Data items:
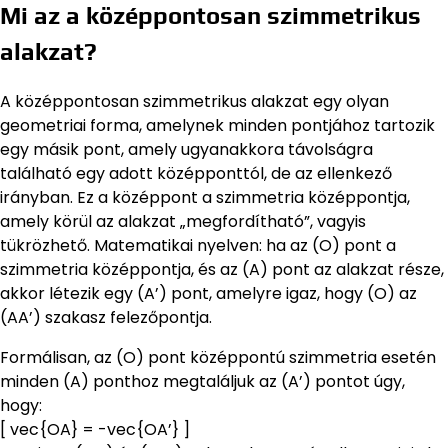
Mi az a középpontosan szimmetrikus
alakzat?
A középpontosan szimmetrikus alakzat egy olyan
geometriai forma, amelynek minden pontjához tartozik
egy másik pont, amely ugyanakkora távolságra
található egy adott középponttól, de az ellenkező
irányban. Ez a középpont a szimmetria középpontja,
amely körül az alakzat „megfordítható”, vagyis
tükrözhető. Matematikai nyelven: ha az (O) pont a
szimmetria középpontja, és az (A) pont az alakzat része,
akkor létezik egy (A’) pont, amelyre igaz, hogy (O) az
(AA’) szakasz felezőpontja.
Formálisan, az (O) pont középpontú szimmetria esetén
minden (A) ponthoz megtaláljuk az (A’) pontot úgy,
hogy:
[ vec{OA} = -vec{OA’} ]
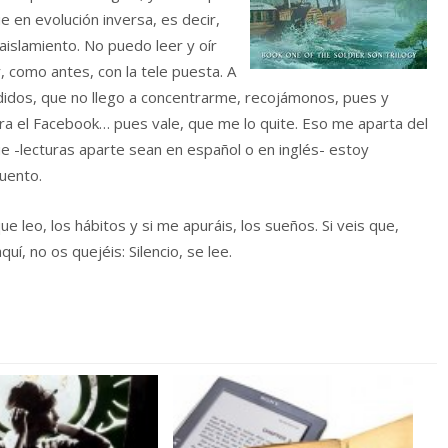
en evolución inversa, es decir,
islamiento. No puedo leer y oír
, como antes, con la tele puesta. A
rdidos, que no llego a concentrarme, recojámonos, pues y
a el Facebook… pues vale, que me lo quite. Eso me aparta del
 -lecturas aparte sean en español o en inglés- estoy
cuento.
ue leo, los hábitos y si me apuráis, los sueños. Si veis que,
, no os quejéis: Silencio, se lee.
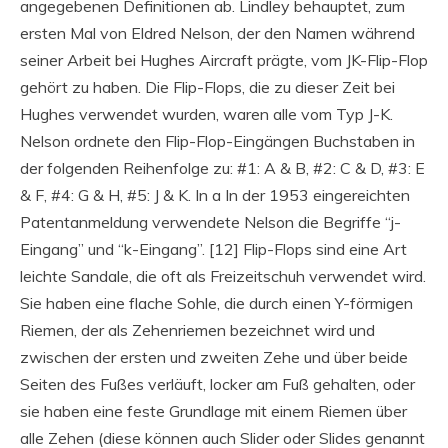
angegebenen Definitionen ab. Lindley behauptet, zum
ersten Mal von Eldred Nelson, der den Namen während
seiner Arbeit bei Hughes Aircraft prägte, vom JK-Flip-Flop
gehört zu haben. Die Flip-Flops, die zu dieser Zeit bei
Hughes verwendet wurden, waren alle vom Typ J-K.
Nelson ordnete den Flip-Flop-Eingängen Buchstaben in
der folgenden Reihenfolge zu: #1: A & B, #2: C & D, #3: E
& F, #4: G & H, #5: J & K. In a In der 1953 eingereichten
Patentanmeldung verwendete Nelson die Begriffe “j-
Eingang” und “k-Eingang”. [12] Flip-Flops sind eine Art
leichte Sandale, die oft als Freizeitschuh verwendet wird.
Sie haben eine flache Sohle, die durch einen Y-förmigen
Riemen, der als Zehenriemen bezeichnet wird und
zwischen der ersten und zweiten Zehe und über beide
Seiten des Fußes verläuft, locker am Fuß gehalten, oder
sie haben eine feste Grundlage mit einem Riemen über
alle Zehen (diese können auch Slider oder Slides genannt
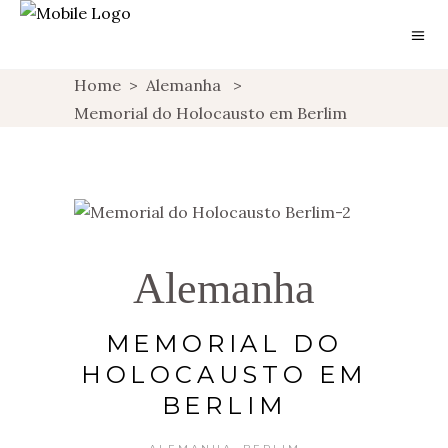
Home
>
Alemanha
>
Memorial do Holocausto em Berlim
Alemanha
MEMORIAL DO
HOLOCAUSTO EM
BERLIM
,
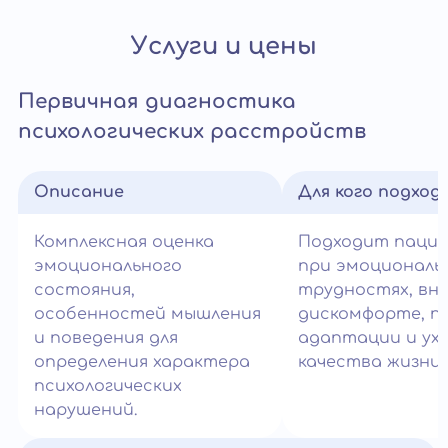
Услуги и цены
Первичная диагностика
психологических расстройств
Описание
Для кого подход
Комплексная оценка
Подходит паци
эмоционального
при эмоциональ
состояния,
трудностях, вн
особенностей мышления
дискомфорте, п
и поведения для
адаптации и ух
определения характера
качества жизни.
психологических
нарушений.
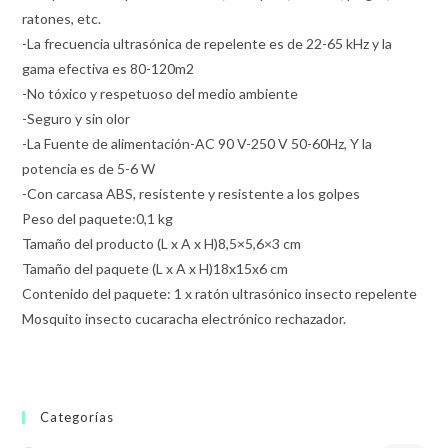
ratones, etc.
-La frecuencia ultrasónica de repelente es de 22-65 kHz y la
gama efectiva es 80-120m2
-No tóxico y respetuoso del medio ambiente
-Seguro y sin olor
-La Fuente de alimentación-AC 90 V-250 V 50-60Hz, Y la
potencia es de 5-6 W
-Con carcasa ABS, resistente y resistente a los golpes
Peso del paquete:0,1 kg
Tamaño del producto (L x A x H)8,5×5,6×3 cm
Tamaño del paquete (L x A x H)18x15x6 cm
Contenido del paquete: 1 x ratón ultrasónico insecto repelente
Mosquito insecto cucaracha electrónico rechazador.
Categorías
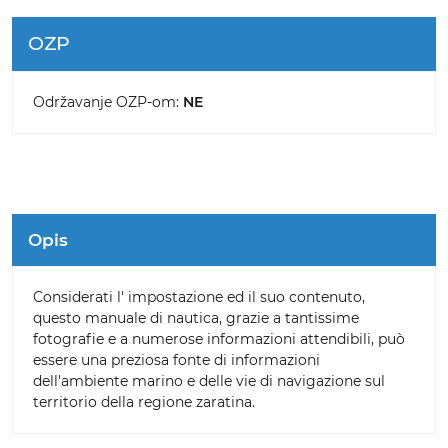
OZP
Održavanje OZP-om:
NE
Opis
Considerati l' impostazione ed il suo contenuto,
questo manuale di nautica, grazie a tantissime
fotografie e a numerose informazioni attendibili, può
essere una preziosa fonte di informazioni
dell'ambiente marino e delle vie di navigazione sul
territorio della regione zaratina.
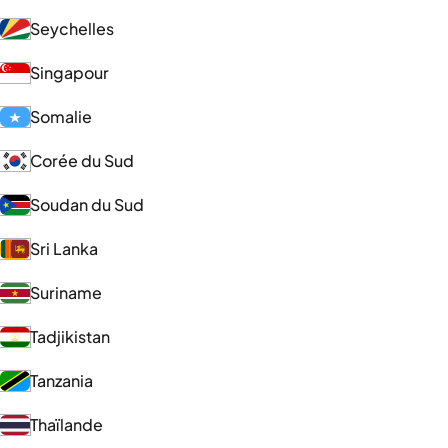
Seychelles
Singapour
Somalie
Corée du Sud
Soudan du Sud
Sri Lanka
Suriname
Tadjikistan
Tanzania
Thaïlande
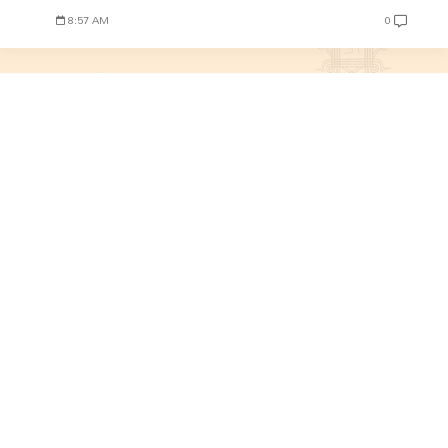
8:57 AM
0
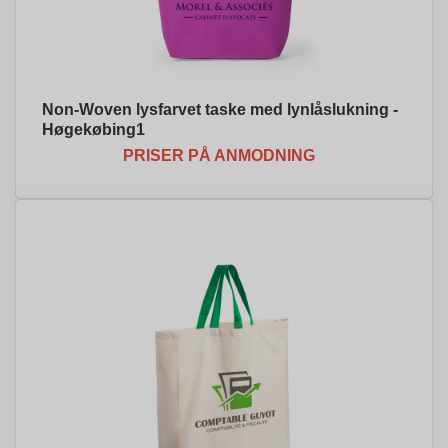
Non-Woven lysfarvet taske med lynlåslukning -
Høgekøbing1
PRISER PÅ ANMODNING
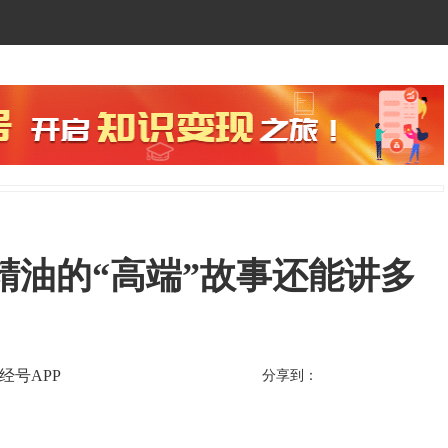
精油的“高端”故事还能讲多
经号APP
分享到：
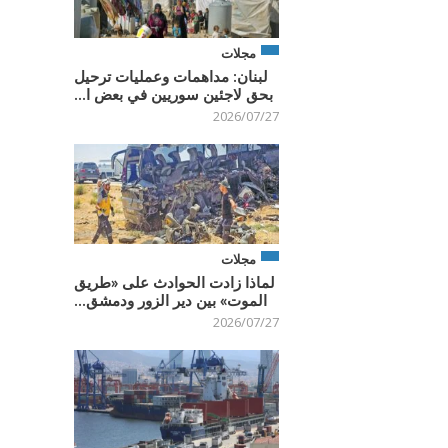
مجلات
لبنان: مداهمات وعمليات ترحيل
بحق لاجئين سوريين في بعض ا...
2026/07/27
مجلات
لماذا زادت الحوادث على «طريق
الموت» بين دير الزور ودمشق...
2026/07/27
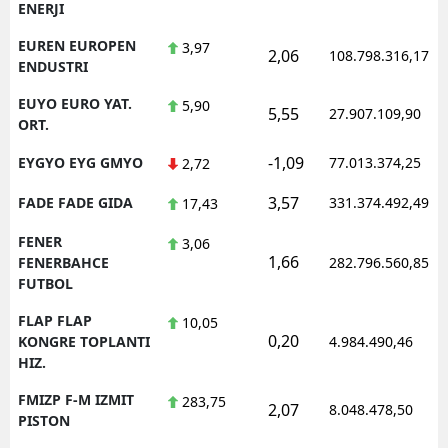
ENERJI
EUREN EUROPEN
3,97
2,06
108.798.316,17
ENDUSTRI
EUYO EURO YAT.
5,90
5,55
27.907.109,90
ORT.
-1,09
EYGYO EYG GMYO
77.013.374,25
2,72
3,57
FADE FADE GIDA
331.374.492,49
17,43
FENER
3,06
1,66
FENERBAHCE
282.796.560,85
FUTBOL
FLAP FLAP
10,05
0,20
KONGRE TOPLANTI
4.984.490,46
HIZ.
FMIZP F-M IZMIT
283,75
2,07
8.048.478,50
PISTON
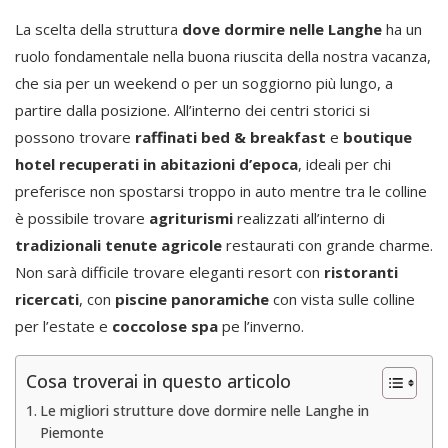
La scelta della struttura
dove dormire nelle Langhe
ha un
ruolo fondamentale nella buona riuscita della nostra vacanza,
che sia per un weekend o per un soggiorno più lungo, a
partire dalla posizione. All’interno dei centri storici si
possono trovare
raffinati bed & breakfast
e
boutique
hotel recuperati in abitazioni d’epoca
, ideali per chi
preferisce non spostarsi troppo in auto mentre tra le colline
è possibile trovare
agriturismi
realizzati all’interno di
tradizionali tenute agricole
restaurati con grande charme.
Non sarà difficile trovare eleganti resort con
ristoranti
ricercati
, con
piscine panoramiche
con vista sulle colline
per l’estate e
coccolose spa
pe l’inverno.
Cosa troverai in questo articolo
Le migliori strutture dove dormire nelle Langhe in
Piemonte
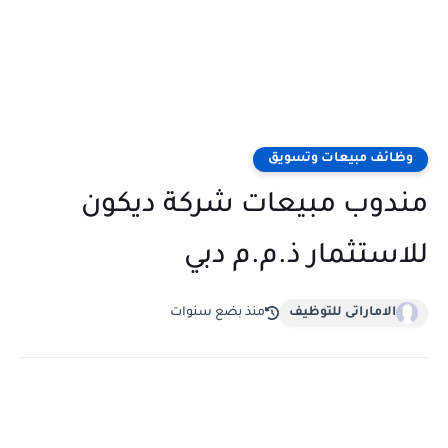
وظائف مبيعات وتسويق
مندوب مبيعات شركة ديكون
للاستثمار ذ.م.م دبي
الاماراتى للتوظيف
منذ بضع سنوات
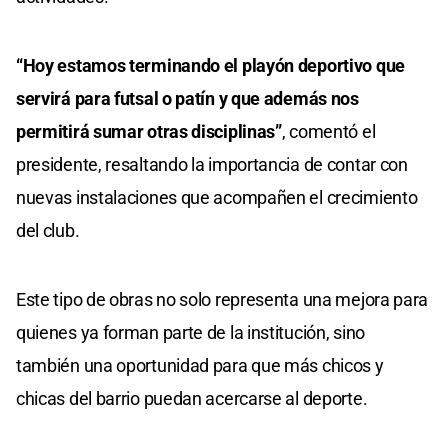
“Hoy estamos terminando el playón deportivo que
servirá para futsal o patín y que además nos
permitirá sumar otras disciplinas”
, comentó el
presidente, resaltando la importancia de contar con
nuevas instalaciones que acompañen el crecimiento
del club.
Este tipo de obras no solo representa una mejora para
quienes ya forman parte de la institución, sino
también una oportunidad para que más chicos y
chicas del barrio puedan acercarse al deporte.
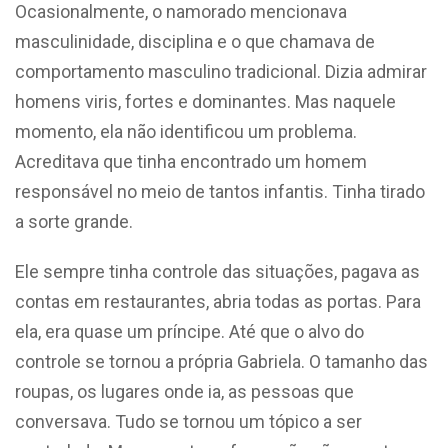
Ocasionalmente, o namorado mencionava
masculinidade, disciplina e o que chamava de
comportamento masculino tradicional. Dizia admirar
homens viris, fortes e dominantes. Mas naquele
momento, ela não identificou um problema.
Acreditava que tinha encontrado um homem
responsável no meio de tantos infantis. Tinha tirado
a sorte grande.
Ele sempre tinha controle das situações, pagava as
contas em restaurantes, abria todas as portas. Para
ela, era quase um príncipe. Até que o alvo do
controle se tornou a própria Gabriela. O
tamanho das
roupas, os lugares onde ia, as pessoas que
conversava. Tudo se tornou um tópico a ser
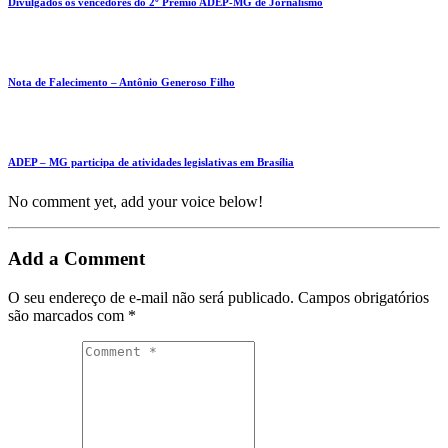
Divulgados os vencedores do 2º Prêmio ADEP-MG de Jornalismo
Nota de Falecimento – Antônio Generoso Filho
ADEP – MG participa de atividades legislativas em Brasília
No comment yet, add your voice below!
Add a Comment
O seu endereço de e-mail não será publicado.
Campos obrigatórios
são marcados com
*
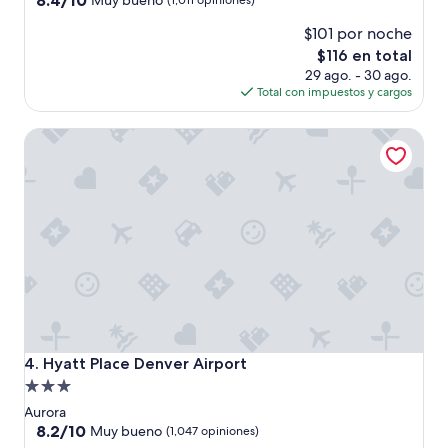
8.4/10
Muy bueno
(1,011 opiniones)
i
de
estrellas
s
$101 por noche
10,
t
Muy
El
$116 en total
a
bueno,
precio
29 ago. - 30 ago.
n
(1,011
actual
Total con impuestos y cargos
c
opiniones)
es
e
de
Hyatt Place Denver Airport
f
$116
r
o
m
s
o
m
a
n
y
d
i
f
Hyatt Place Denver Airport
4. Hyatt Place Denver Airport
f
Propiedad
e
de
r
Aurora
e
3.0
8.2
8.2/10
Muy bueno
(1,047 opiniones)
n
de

Your task: Without the images, print all of the lines above exactly.

Reply to the exercise:
Mi az a középpontosan szimmetrikus
alakzat?
A középpontosan szimmetrikus alakzat egy olyan
geometriai forma, amelynek minden pontjához tartozik
egy másik pont, amely ugyanakkora távolságra
található egy adott középponttól, de az ellenkező
irányban. Ez a középpont a szimmetria középpontja,
amely körül az alakzat „megfordítható”, vagyis
tükrözhető. Matematikai nyelven: ha az (O) pont a
szimmetria középpontja, és az (A) pont az alakzat része,
akkor létezik egy (A’) pont, amelyre igaz, hogy (O) az
(AA’) szakasz felezőpontja.
Formálisan, az (O) pont középpontú szimmetria esetén
minden (A) ponthoz megtaláljuk az (A’) pontot úgy,
hogy:
[ vec{OA} = -vec{OA’} ]
en evolución inversa, es decir,
islamiento. No puedo leer y oír
, como antes, con la tele puesta. A
rdidos, que no llego a concentrarme, recojámonos, pues y
a el Facebook… pues vale, que me lo quite. Eso me aparta del
 -lecturas aparte sean en español o en inglés- estoy
cuento.
ue leo, los hábitos y si me apuráis, los sueños. Si veis que,
, no os quejéis: Silencio, se lee.
angegebenen Definitionen ab. Lindley behauptet, zum
ersten Mal von Eldred Nelson, der den Namen während
seiner Arbeit bei Hughes Aircraft prägte, vom JK-Flip-Flop
gehört zu haben. Die Flip-Flops, die zu dieser Zeit bei
Hughes verwendet wurden, waren alle vom Typ J-K.
Nelson ordnete den Flip-Flop-Eingängen Buchstaben in
der folgenden Reihenfolge zu: #1: A & B, #2: C & D, #3: E
& F, #4: G & H, #5: J & K. In a In der 1953 eingereichten
Patentanmeldung verwendete Nelson die Begriffe “j-
Eingang” und “k-Eingang”. [12] Flip-Flops sind eine Art
leichte Sandale, die oft als Freizeitschuh verwendet wird.
Sie haben eine flache Sohle, die durch einen Y-förmigen
Riemen, der als Zehenriemen bezeichnet wird und
zwischen der ersten und zweiten Zehe und über beide
Seiten des Fußes verläuft, locker am Fuß gehalten, oder
sie haben eine feste Grundlage mit einem Riemen über
alle Zehen (diese können auch Slider oder Slides genannt
Home
>
Alemanha
>
Memorial do Holocausto em Berlim
Alemanha
MEMORIAL DO
HOLOCAUSTO EM
BERLIM
,
Услуги и цены
Первичная диагностика
психологических расстройств
Описание
Для кого подход
Комплексная оценка
Подходит паци
эмоционального
при эмоциональ
состояния,
трудностях, вн
особенностей мышления
дискомфорте, п
и поведения для
адаптации и ух
определения характера
качества жизни.
психологических
нарушений.
ratones, etc.
-La frecuencia ultrasónica de repelente es de 22-65 kHz y la
gama efectiva es 80-120m2
-No tóxico y respetuoso del medio ambiente
-Seguro y sin olor
-La Fuente de alimentación-AC 90 V-250 V 50-60Hz, Y la
potencia es de 5-6 W
-Con carcasa ABS, resistente y resistente a los golpes
Peso del paquete:0,1 kg
Tamaño del producto (L x A x H)8,5×5,6×3 cm
Tamaño del paquete (L x A x H)18x15x6 cm
Contenido del paquete: 1 x ratón ultrasónico insecto repelente
Mosquito insecto cucaracha electrónico rechazador.
Categorías
OZP
Održavanje OZP-om:
NE
Opis
Considerati l' impostazione ed il suo contenuto,
questo manuale di nautica, grazie a tantissime
fotografie e a numerose informazioni attendibili, può
essere una preziosa fonte di informazioni
dell'ambiente marino e delle vie di navigazione sul
territorio della regione zaratina.
Seychelles
Singapour
Somalie
Corée du Sud
Soudan du Sud
Sri Lanka
Suriname
Tadjikistan
Tanzania
Thaïlande
8:57 AM
0
Non-Woven lysfarvet taske med lynlåslukning -
Høgekøbing1
PRISER PÅ ANMODNING
精油的“高端”故事还能讲多
经号APP
分享到：
مجلات
لبنان: مداهمات وعمليات ترحيل
بحق لاجئين سوريين في بعض ا...
2026/07/27
مجلات
لماذا زادت الحوادث على «طريق
الموت» بين دير الزور ودمشق...
2026/07/27
ENERJI
EUREN EUROPEN
3,97
2,06
108.798.316,17
ENDUSTRI
EUYO EURO YAT.
5,90
5,55
27.907.109,90
ORT.
-1,09
EYGYO EYG GMYO
77.013.374,25
2,72
3,57
FADE FADE GIDA
331.374.492,49
17,43
FENER
3,06
1,66
FENERBAHCE
282.796.560,85
FUTBOL
FLAP FLAP
10,05
0,20
KONGRE TOPLANTI
4.984.490,46
HIZ.
FMIZP F-M IZMIT
283,75
2,07
8.048.478,50
PISTON
La scelta della struttura
dove dormire nelle Langhe
ha un
ruolo fondamentale nella buona riuscita della nostra vacanza,
che sia per un weekend o per un soggiorno più lungo, a
partire dalla posizione. All’interno dei centri storici si
possono trovare
raffinati bed & breakfast
e
boutique
hotel recuperati in abitazioni d’epoca
, ideali per chi
preferisce non spostarsi troppo in auto mentre tra le colline
è possibile trovare
agriturismi
realizzati all’interno di
tradizionali tenute agricole
restaurati con grande charme.
Non sarà difficile trovare eleganti resort con
ristoranti
ricercati
, con
piscine panoramiche
con vista sulle colline
per l’estate e
coccolose spa
pe l’inverno.
Cosa troverai in questo articolo
Le migliori strutture dove dormire nelle Langhe in
Piemonte
وظائف مبيعات وتسويق
مندوب مبيعات شركة ديكون
للاستثمار ذ.م.م دبي
الاماراتى للتوظيف
منذ بضع سنوات
“Hoy estamos terminando el playón deportivo que
servirá para futsal o patín y que además nos
permitirá sumar otras disciplinas”
, comentó el
presidente, resaltando la importancia de contar con
nuevas instalaciones que acompañen el crecimiento
del club.
Este tipo de obras no solo representa una mejora para
quienes ya forman parte de la institución, sino
también una oportunidad para que más chicos y
chicas del barrio puedan acercarse al deporte.
Ocasionalmente, o namorado mencionava
masculinidade, disciplina e o que chamava de
comportamento masculino tradicional. Dizia admirar
homens viris, fortes e dominantes. Mas naquele
momento, ela não identificou um problema.
Acreditava que tinha encontrado um homem
responsável no meio de tantos infantis. Tinha tirado
a sorte grande.
Ele sempre tinha controle das situações, pagava as
contas em restaurantes, abria todas as portas. Para
ela, era quase um príncipe. Até que o alvo do
controle se tornou a própria Gabriela. O
tamanho das
roupas, os lugares onde ia, as pessoas que
conversava. Tudo se tornou um tópico a ser
Divulgados os vencedores do 2º Prêmio ADEP-MG de Jornalismo
Nota de Falecimento – Antônio Generoso Filho
ADEP – MG participa de atividades legislativas em Brasília
No comment yet, add your voice below!
Add a Comment
O seu endereço de e-mail não será publicado.
Campos obrigatórios
são marcados com
*
8.4/10
Muy bueno
(1,011 opiniones)
i
de
estrellas
s
$101 por noche
10,
t
Muy
El
$116 en total
a
bueno,
precio
29 ago. - 30 ago.
n
(1,011
actual
Total con impuestos y cargos
c
opiniones)
es
e
de
Hyatt Place Denver Airport
f
$116
r
o
m
s
o
m
a
n
y
d
i
f
Hyatt Place Denver Airport
4. Hyatt Place Denver Airport
f
Propiedad
e
de
r
Aurora
e
3.0
8.2
8.2/10
Muy bueno
(1,047 opiniones)
n
de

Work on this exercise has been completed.